* _Work order_: Beginning with the line that contains "should provide creative" and ending with the line that contains "info@nepalontheweb.com", reproduce the lines of the entries below exactly, omitting pictures.

* _Materials provided_:
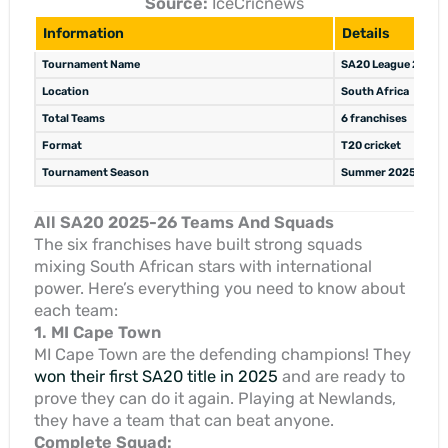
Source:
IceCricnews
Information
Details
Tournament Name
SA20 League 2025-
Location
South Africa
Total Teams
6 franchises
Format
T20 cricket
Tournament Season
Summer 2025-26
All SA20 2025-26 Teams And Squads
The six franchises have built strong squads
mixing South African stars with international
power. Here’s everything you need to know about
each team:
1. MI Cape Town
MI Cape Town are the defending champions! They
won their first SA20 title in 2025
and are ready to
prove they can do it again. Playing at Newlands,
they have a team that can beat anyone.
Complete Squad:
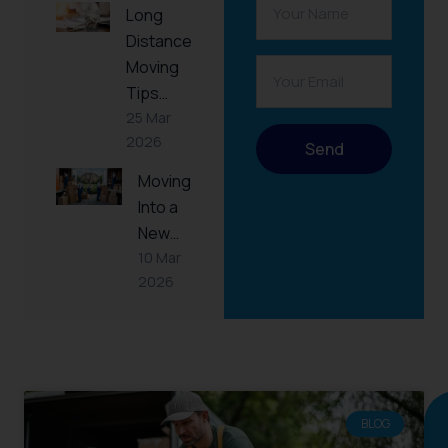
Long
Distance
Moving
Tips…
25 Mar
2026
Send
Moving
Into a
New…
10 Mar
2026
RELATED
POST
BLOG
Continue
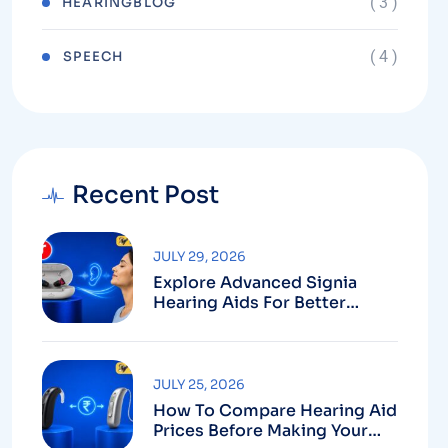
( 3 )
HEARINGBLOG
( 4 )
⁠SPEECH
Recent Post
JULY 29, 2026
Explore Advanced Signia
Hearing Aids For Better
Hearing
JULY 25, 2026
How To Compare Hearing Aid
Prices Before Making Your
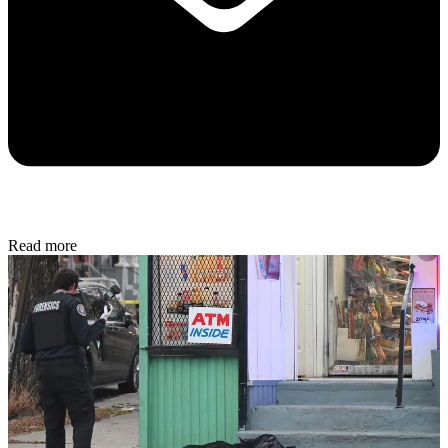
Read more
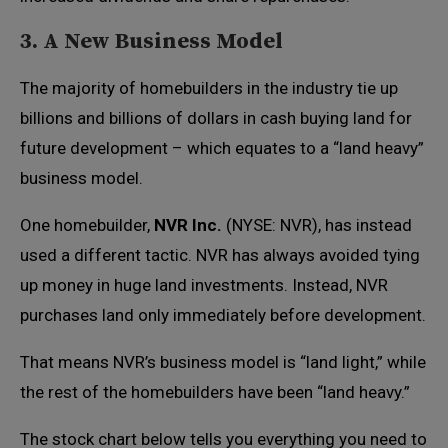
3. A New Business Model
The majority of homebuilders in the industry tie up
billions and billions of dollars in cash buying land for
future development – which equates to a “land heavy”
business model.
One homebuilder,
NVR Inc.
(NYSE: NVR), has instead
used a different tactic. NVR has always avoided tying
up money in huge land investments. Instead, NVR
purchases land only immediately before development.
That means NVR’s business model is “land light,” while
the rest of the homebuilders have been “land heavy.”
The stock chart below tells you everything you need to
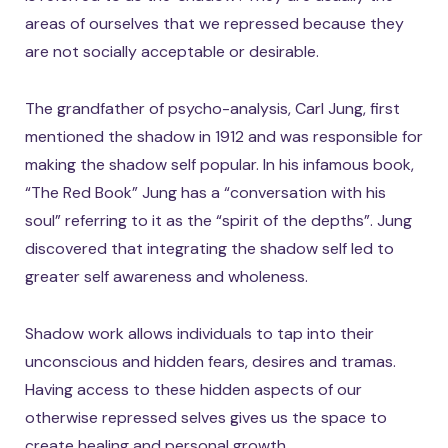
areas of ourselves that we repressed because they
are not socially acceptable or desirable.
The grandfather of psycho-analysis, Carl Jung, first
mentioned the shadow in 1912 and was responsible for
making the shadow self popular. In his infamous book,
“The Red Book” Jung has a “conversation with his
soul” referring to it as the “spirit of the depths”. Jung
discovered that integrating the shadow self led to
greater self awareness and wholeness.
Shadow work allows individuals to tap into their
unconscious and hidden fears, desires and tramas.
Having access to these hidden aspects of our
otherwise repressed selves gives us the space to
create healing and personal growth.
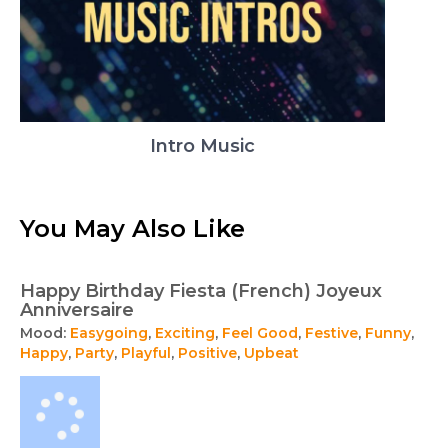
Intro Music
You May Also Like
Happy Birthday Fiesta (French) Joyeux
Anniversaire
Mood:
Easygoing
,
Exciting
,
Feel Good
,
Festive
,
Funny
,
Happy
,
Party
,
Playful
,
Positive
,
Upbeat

---

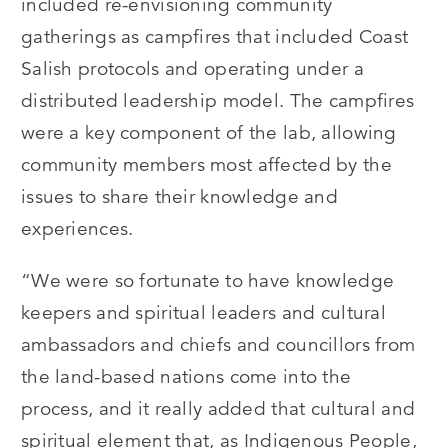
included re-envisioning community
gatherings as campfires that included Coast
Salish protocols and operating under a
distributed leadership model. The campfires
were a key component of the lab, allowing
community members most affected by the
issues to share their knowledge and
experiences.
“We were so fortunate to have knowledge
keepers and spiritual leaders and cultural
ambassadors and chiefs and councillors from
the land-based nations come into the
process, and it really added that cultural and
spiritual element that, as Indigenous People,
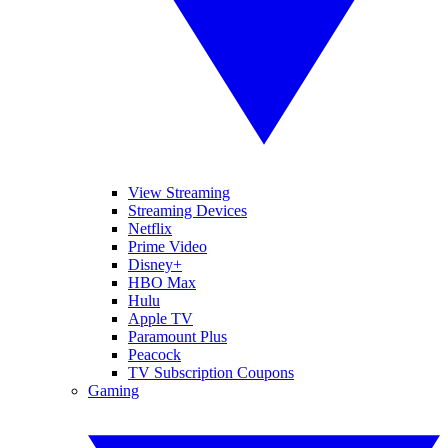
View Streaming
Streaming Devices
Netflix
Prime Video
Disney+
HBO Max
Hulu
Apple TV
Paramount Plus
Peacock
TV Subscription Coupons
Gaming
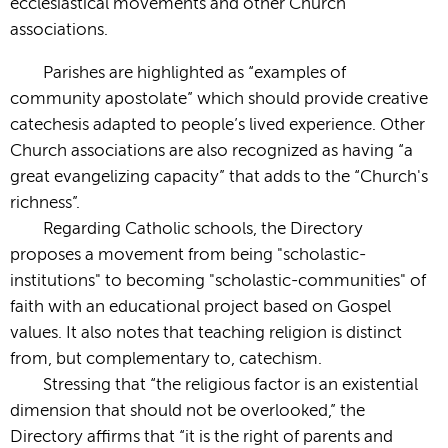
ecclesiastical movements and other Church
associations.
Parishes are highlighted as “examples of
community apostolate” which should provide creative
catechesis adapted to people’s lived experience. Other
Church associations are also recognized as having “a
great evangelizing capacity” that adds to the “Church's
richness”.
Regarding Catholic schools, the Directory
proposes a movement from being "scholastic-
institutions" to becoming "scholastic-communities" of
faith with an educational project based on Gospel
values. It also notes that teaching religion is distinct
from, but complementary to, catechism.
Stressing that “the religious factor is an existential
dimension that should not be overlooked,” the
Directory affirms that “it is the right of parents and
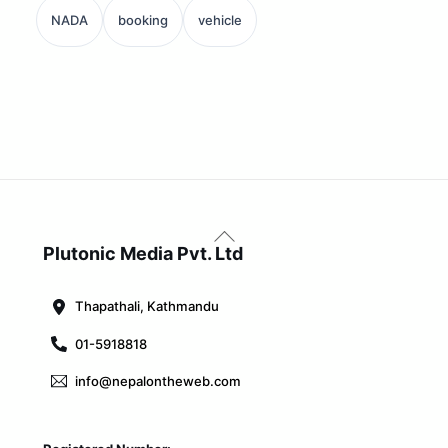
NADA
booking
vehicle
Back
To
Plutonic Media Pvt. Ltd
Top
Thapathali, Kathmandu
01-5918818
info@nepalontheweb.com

* _Written reply_:
community apostolate” which should provide creative
catechesis adapted to people’s lived experience. Other
Church associations are also recognized as having “a
great evangelizing capacity” that adds to the “Church's
richness”.
Regarding Catholic schools, the Directory
proposes a movement from being "scholastic-
institutions" to becoming "scholastic-communities" of
faith with an educational project based on Gospel
values. It also notes that teaching religion is distinct
from, but complementary to, catechism.
Stressing that “the religious factor is an existential
dimension that should not be overlooked,” the
Directory affirms that “it is the right of parents and
NADA
booking
vehicle
Back
To
Plutonic Media Pvt. Ltd
Top
Thapathali, Kathmandu
01-5918818
info@nepalontheweb.com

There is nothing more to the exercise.